Exercise input =>
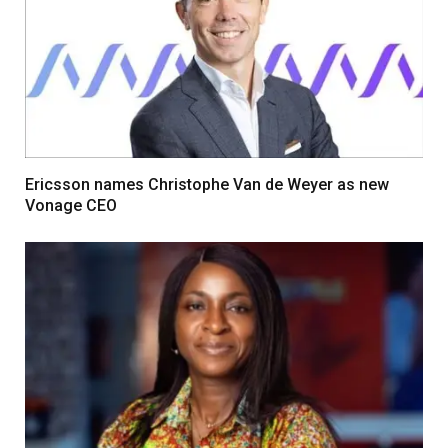
Ericsson names Christophe Van de Weyer as new
Vonage CEO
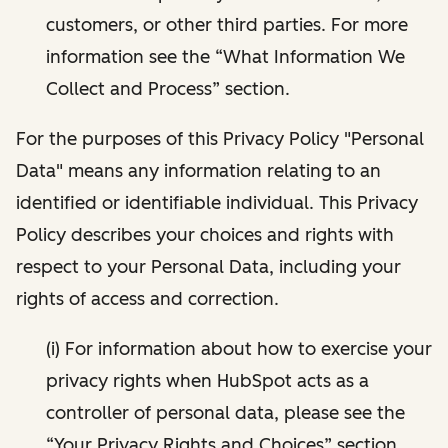
customers, or other third parties. For more
information see the “What Information We
Collect and Process” section.
For the purposes of this Privacy Policy "Personal
Data" means any information relating to an
identified or identifiable individual. This Privacy
Policy describes your choices and rights with
respect to your Personal Data, including your
rights of access and correction.
(i) For information about how to exercise your
privacy rights when HubSpot acts as a
controller of personal data, please see the
“Your Privacy Rights and Choices” section.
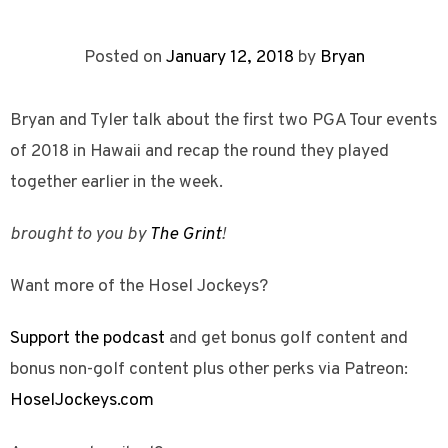
Posted on
January 12, 2018
by
Bryan
Bryan and Tyler talk about the first two PGA Tour events
of 2018 in Hawaii and recap the round they played
together earlier in the week.
brought to you by
The Grint
!
Want more of the Hosel Jockeys?
Support the podcast
and get bonus golf content and
bonus non-golf content plus other perks via Patreon:
HoselJockeys.com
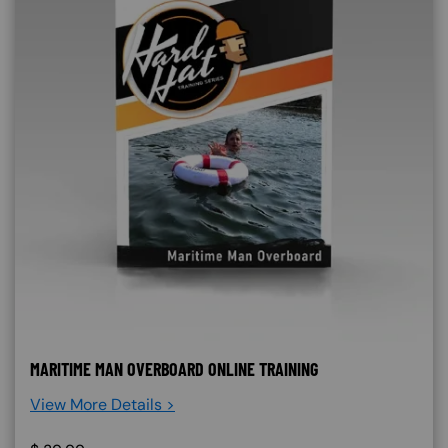
MARITIME MAN OVERBOARD ONLINE TRAINING
View More Details >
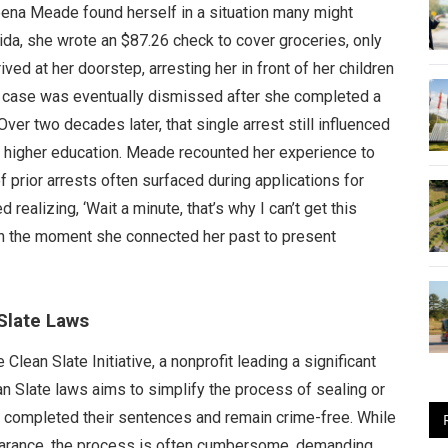
eena Meade found herself in a situation many might
rida, she wrote an $87.26 check to cover groceries, only
rived at her doorstep, arresting her in front of her children
 case was eventually dismissed after she completed a
ver two decades later, that single arrest still influenced
n higher education. Meade recounted her experience to
f prior arrests often surfaced during applications for
d realizing, ‘Wait a minute, that’s why I can’t get this
 on the moment she connected her past to present
Slate Laws
ean Slate Initiative, a nonprofit leading a significant
an Slate laws aims to simplify the process of sealing or
e completed their sentences and remain crime-free. While
earance, the process is often cumbersome, demanding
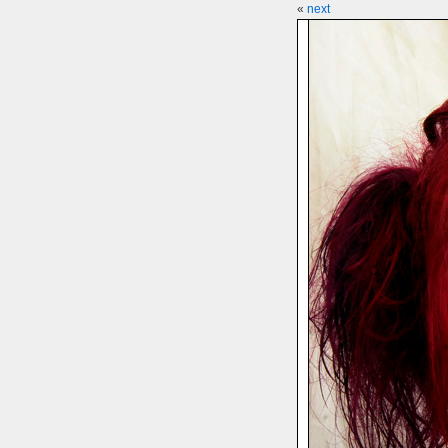
«
next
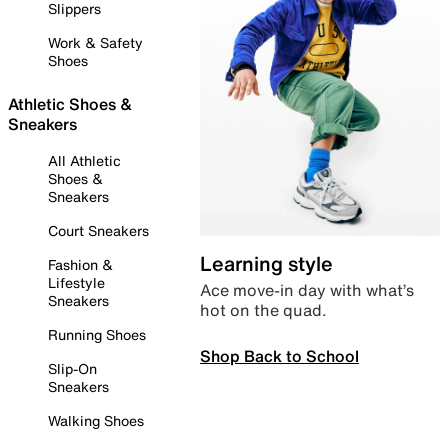
Slippers
Work & Safety
Shoes
Athletic Shoes &
Sneakers
All Athletic
Shoes &
Sneakers
Court Sneakers
Learning style
Fashion &
Lifestyle
Ace move-in day with what’s
Sneakers
hot on the quad.
Running Shoes
Shop Back to School
Slip-On
Sneakers
Walking Shoes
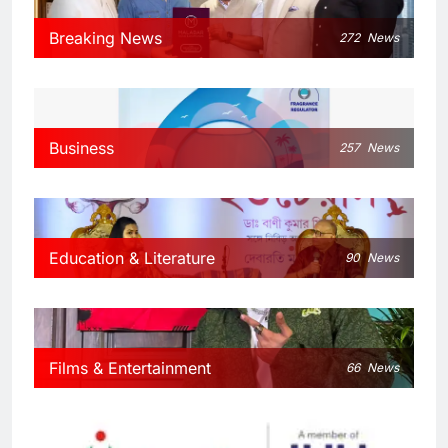
Breaking News
272
News
Business
257
News
Education & Literature
90
News
Films & Entertainment
66
News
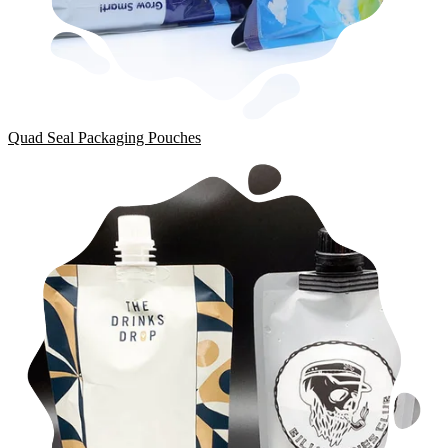
Quad Seal Packaging Pouches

Exercise =>
Will you set down the records word for word while leaving out every picture?

Response area =>
Ericsson names Christophe Van de Weyer as new
Vonage CEO
customers, or other third parties. For more
information see the “What Information We
Collect and Process” section.
For the purposes of this Privacy Policy "Personal
Data" means any information relating to an
identified or identifiable individual. This Privacy
Policy describes your choices and rights with
respect to your Personal Data, including your
rights of access and correction.
(i) For information about how to exercise your
privacy rights when HubSpot acts as a
controller of personal data, please see the
“Your Privacy Rights and Choices” section.
Posted on
January 12, 2018
by
Bryan
Bryan and Tyler talk about the first two PGA Tour events
of 2018 in Hawaii and recap the round they played
together earlier in the week.
brought to you by
The Grint
!
Want more of the Hosel Jockeys?
Support the podcast
and get bonus golf content and
bonus non-golf content plus other perks via Patreon:
HoselJockeys.com
MARITIME MAN OVERBOARD ONLINE TRAINING
View More Details >
eena Meade found herself in a situation many might
rida, she wrote an $87.26 check to cover groceries, only
rived at her doorstep, arresting her in front of her children
 case was eventually dismissed after she completed a
ver two decades later, that single arrest still influenced
n higher education. Meade recounted her experience to
f prior arrests often surfaced during applications for
d realizing, ‘Wait a minute, that’s why I can’t get this
 on the moment she connected her past to present
Slate Laws
ean Slate Initiative, a nonprofit leading a significant
an Slate laws aims to simplify the process of sealing or
e completed their sentences and remain crime-free. While
earance, the process is often cumbersome, demanding
«
next
Slippers
Work & Safety
Shoes
Athletic Shoes &
Sneakers
All Athletic
Shoes &
Sneakers
Court Sneakers
Learning style
Fashion &
Lifestyle
Ace move-in day with what’s
Sneakers
hot on the quad.
Running Shoes
Shop Back to School
Slip-On
Sneakers
Walking Shoes
Breaking News
272
News
Business
257
News
Education & Literature
90
News
Films & Entertainment
66
News
Quad Seal Packaging Pouches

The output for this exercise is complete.